Stattdessen wäre ich im Moment viel lieber bei meiner Familie und auf Arbeit. Ich vermisse dieses kleine gemütliche Radio jetzt schon fürchterlich. Noch mehr vermisse ich aber meine Zwillingsschwester Luisa. Sie ist zehn Minuten älter als ich, womit sie immer angegeben hat. Wenn sie erst wüsste, dass sie bald 20 Jahre alt werden würde, während ich auf ewig 19 bliebe. Ich hoffe, sie vermisst mich nicht zu sehr und hat Damons manipulierte Geschichte gut angenommen. Vermutlich hat sie ohnehin zu viel um die Ohren gerade. Im Gegensatz zu mir hat sie bislang nämlich weniger Erfolg bei der Ausbildungsplatzsuche gehabt. Das heißt, eigentlich hat sie noch gar nicht angefangen, konkret zu suchen. Luisa ist sich nach wie vor unschlüssig, wohin sie ihre berufliche Reise schicken soll. Sie würde auch gern studieren, aber dazu müsste sie die Stadt und somit auch mich verlassen. Wir waren noch nie sehr lange voneinander getrennt gewesen, aber im Moment schient es mir eine sichere Alternative für sie zu sein, sich nicht in meiner Nähe aufzuhalten. So verrückt das klingen mag, wünsche ich mir, dass sie bald etwas findet. Möglichst weit weg von hier, damit ich sie nicht jeden verdammten Tag ins Gesicht lügen muss oder sie im schlimmsten Fall noch in diese Vampir-Geschichten mit hineinreiße.

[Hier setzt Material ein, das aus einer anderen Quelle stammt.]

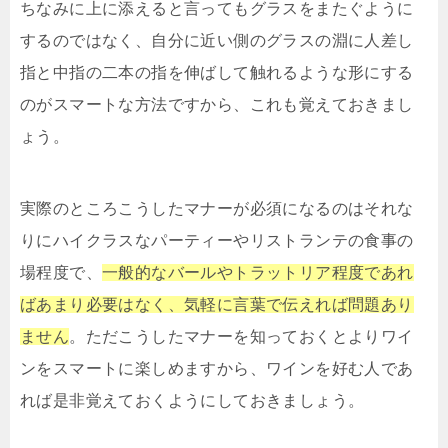
ちなみに上に添えると言ってもグラスをまたぐように
するのではなく、自分に近い側のグラスの淵に人差し
指と中指の二本の指を伸ばして触れるような形にする
のがスマートな方法ですから、これも覚えておきまし
ょう。
実際のところこうしたマナーが必須になるのはそれな
りにハイクラスなパーティーやリストランテの食事の
場程度で、
一般的なバールやトラットリア程度であれ
ばあまり必要はなく、気軽に言葉で伝えれば問題あり
ません
。ただこうしたマナーを知っておくとよりワイ
ンをスマートに楽しめますから、ワインを好む人であ
れば是非覚えておくようにしておきましょう。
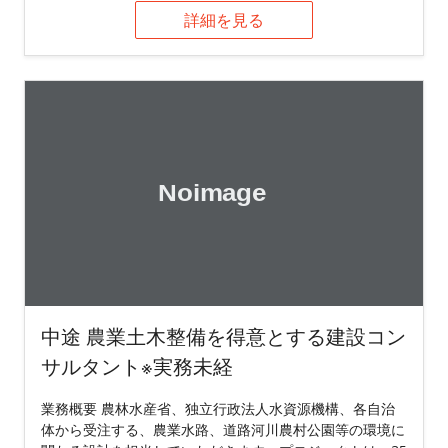
詳細を見る
中途 農業土木整備を得意とする建設コン
サルタント※実務未経
業務概要 農林水産省、独立行政法人水資源機構、各自治
体から受注する、農業水路、道路河川農村公園等の環境に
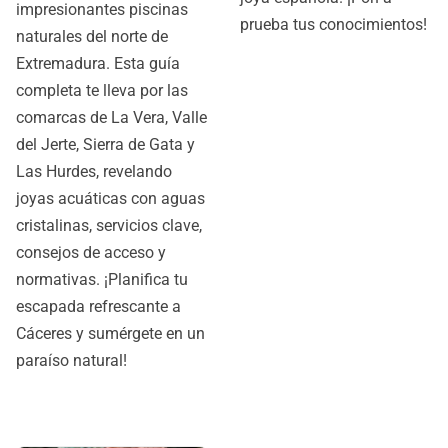
impresionantes piscinas
prueba tus conocimientos!
naturales del norte de
Extremadura. Esta guía
completa te lleva por las
comarcas de La Vera, Valle
del Jerte, Sierra de Gata y
Las Hurdes, revelando
joyas acuáticas con aguas
cristalinas, servicios clave,
consejos de acceso y
normativas. ¡Planifica tu
escapada refrescante a
Cáceres y sumérgete en un
paraíso natural!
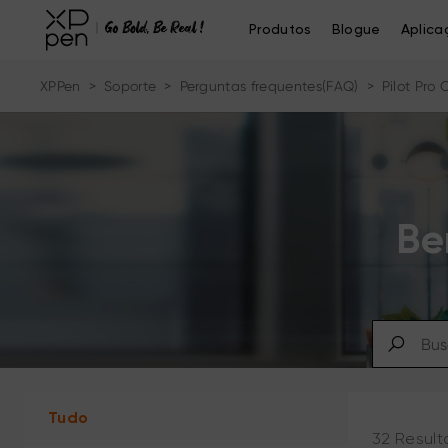
Produtos
Blogue
Aplica
XPPen
>
Soporte
>
Perguntas frequentes(FAQ)
>
Pilot Pro
Be
Tudo
32 Result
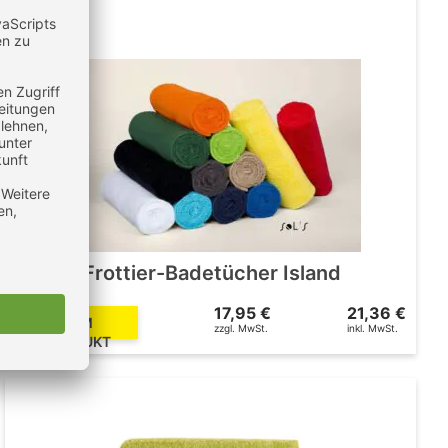
SOL´S Frottier-Badetücher Island
17,95 €
21,36 €
ZUM
zzgl. MwSt.
inkl. MwSt.
PRODUKT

Auf dich, mein Vampir-Tagebuch, muss ich jedenfalls besonders gut aufpassen, damit niemand in dir liest und all das unglaubliche Zeug herausfindet. Stefan hat mir ein Buch mit Schloss gegeben, das ist natürlich praktisch. Mein eigentliches Tagebuch zuhause – mein Radio-Tagebuch – hat keines. Ich hätte es somit nicht weiterschreiben können. Ich klebe aber die ersten drei Seiten später noch in dich rein, dann ist es dennoch komplett.

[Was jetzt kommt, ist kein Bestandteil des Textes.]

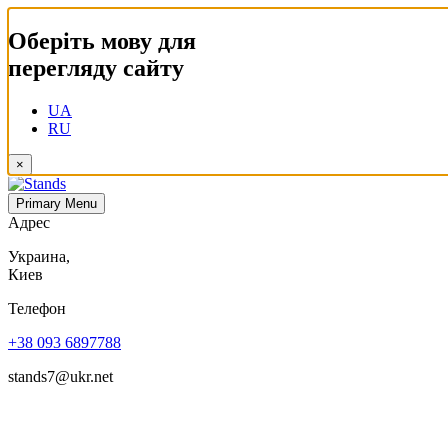
Оберіть мову для
перегляду сайту
UA
RU
×
Primary Menu
Адрес
Украина,
Киев
Телефон
+38 093 6897788
stands7@ukr.net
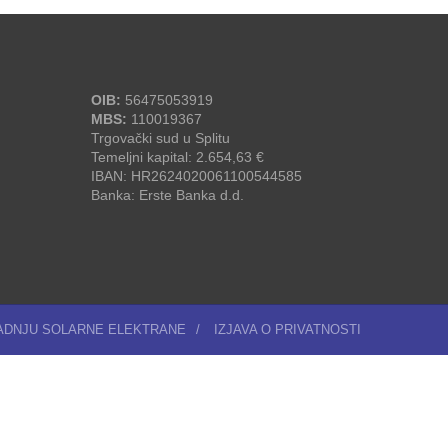
OIB:
56475053919
MBS:
110019367
Trgovački sud u Splitu
Temeljni kapital: 2.654,63 €
IBAN: HR2624020061100544585
Banka: Erste Banka d.d.
RADNJU SOLARNE ELEKTRANE
/
IZJAVA O PRIVATNOSTI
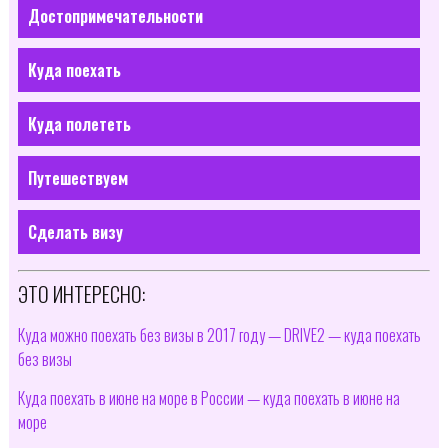
Достопримечательности
Куда поехать
Куда полететь
Путешествуем
Сделать визу
ЭТО ИНТЕРЕСНО:
Куда можно поехать без визы в 2017 году — DRIVE2 — куда поехать
без визы
Куда поехать в июне на море в России — куда поехать в июне на
море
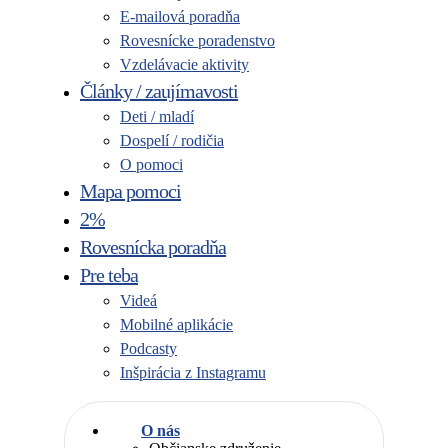
E-mailová poradňa
Rovesnícke poradenstvo
Vzdelávacie aktivity
Články / zaujímavosti
Deti / mladí
Dospelí / rodičia
O pomoci
Mapa pomoci
2%
Rovesnícka poradňa
Pre teba
Videá
Mobilné aplikácie
Podcasty
Inšpirácia z Instagramu
O nás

Aber genug davon, kommen wir zum aktuellen Stand der Dinge: Der heutige Tag sollte nämlich all meine guten Vorsätze, die ich mir auferlegt hatte, auf eine harte Probe stellen. Dabei fing alles so gut an. Der erste Schritt zu einem einigermaßen normalen Leben kam am Morgen, ganz profan per Post. Ein schnöder kleiner Briefumschlag, mit einem Stempel von St. Tropez lag plötzlich auf meinem Bett. Eine gewisse Freya Mikaelson stand in sorgfältiger Handschrift als Absender darauf. Freya ist die ältere Hexen-Schwester von diesem ominösen Klaus, dem ich mein Vampirdasein zu verdanken hatte. Sie hatte mir einen dieser tollen Tageslichtringe gemacht! Ein schlichter silberner Ring mit einem blauen Lapislazuli. Nun konnte ich mein unfreiwilliges Gefängnis endlich wieder verlassen, ohne vom Sonnenlicht geröstet zu werden.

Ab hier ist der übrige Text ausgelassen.